Audrey (Mila Kunis) begins the movie in a funk, somewhere between irritated and devastated that her most recent boyfriend has broken up with her via text. Her best friend Morgan (Kate McKinnon) supports her with obsessive zeal. She’s such a ride-or-die tagalong that when Audrey’s ex turns out to be a CIA operative, hastily instructing her to hand off a MacGuffin before he’s shot to death, Morgan insists that jetting off to Vienna makes perfect sense. 

The movie stays cheerfully and amusingly on Morgan’s wavelength, as it doles out action violence with some slapstick timing, and the leads do their best to react and riff. Most buddy comedies are really mismatched-buddy comedies, constructing comic duos out of deep, bickering-friendly contrasts. But Never Goin’ Back and The Spy Who Dumped Me both do something less common; they’re buddy comedies about real soulmates. Fogel’s movie is a little more nonsensical about it, in keeping with the tendency of McKinnon characters (like some Melissa McCarthy and Zach Galifianakis characters) to bundle together quirks and wacky improvisations. But Fogel’s skill with throwaway dialogue sells the sillier stuff (as does McKinnon; there’s a reason she gets away with such caricatures). In the movie’s best scene, the amateur spy duo is captured and tortured for information, and instead of offering anything useful, they trade off revelations of each other’s weirdest, darkest secrets. Of course, Morgan reveals Audrey’s, and vice versa; they’re best friends, they know everything about each other. 

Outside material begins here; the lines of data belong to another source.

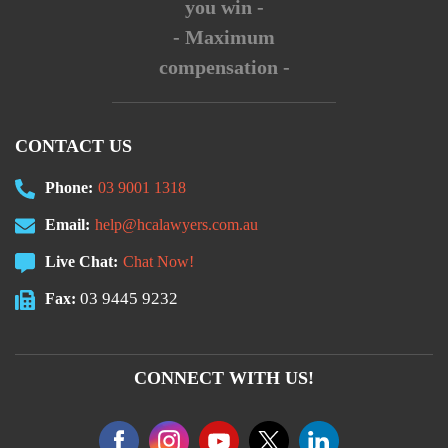
you win -
- Maximum
compensation -
CONTACT US
Phone:
03 9001 1318
Email:
help@hcalawyers.com.au
Live Chat:
Chat Now!
03 9445 9232
Fax:
CONNECT WITH US!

Screenwriting gurus would probably insist that the heroines of these movies have more conflict with each other—that they separate or have a big fight at an act-break or something. In absence of that formula, Fogel does have some trouble paying off either the comedy or the violence; like so many James Bond pictures, there’s one country-hop too many, with a protracted yet weirdly unspectacular final 20 minutes that drag the movie close to the two-hour mark. But a little action-comedy meandering isn’t a terrible price to pay for the warmth of Fogel’s affection for her characters, just as Never Goin’ Back is more than worth sitting through some bad CG puke. Indeed, Spy Who Dumped Me’s surprisingly high body count and Back’s supporting dirtbags both make a similarly bold point about their leading ladies, half-bleak and half-heartwarming: Ultimately, everyone outside of their relationships is just another piece of detritus.